§ DIRECTIONS FOR THIS TASK:
Look through the entries below for the string "roomba", and copy each line where it is found.

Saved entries
:::::

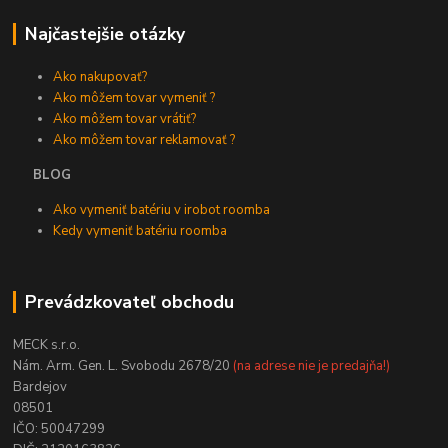
Najčastejšie otázky
Ako nakupovať?
Ako môžem tovar vymeniť ?
Ako môžem tovar vrátiť?
Ako môžem tovar reklamovať ?
BLOG
Ako vymeniť batériu v irobot roomba
Kedy vymeniť batériu roomba
Prevádzkovateľ obchodu
MECK s.r.o.
Nám. Arm. Gen. L. Svobodu 2678/20
(na adrese nie je predajňa!)
Bardejov
08501
IČO: 50047299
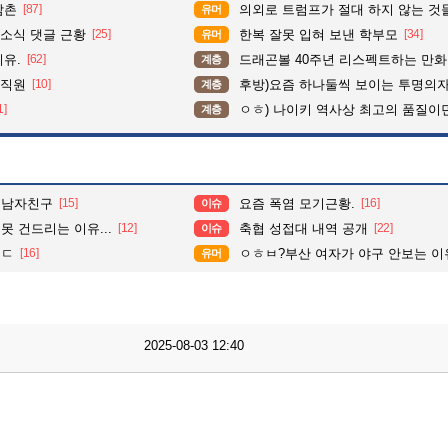
삼촌
[87]
의외로 트럼프가 절대 하지 않는 것
유머
소식 댓글 근황
[25]
한복 잘못 입혀 보낸 학부모
[34]
유머
이유.
[62]
드래곤볼 40주년 리스펙트하는 만
계층
 직원
[10]
후방)요즘 하나둘씩 보이는 투명의
계층
1]
ㅇㅎ) 나이키 역사상 최고의 품질이
계층
 남자친구
[15]
요즘 폭염 모기근황.
[16]
이슈
못 건드리는 이유...
[12]
축협 성접대 내역 공개
[22]
이슈
ㄷㄷ
[16]
ㅇㅎㅂ?부산 여자가 야구 안보는 이
유머
2025-08-03 12:40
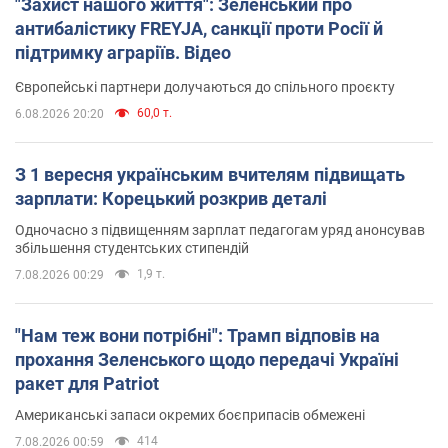
"Захист нашого життя": Зеленський про
антибалістику FREYJA, санкції проти Росії й
підтримку аграріїв. Відео
Європейські партнери долучаються до спільного проєкту
60,0 т.
6.08.2026 20:20
З 1 вересня українським вчителям підвищать
зарплати: Корецький розкрив деталі
Одночасно з підвищенням зарплат педагогам уряд анонсував
збільшення студентських стипендій
1,9 т.
7.08.2026 00:29
"Нам теж вони потрібні": Трамп відповів на
прохання Зеленського щодо передачі Україні
ракет для Patriot
Американські запаси окремих боєприпасів обмежені
414
7.08.2026 00:59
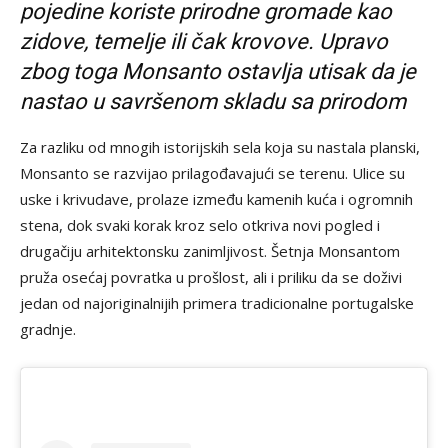
pojedine koriste prirodne gromade kao
zidove, temelje ili čak krovove. Upravo
zbog toga Monsanto ostavlja utisak da je
nastao u savršenom skladu sa prirodom
Za razliku od mnogih istorijskih sela koja su nastala planski,
Monsanto se razvijao prilagođavajući se terenu. Ulice su
uske i krivudave, prolaze između kamenih kuća i ogromnih
stena, dok svaki korak kroz selo otkriva novi pogled i
drugačiju arhitektonsku zanimljivost. Šetnja Monsantom
pruža osećaj povratka u prošlost, ali i priliku da se doživi
jedan od najoriginalnijih primera tradicionalne portugalske
gradnje.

:::::

§ EXERCISE ANSWER:
Ako vymeniť batériu v irobot roomba
Kedy vymeniť batériu roomba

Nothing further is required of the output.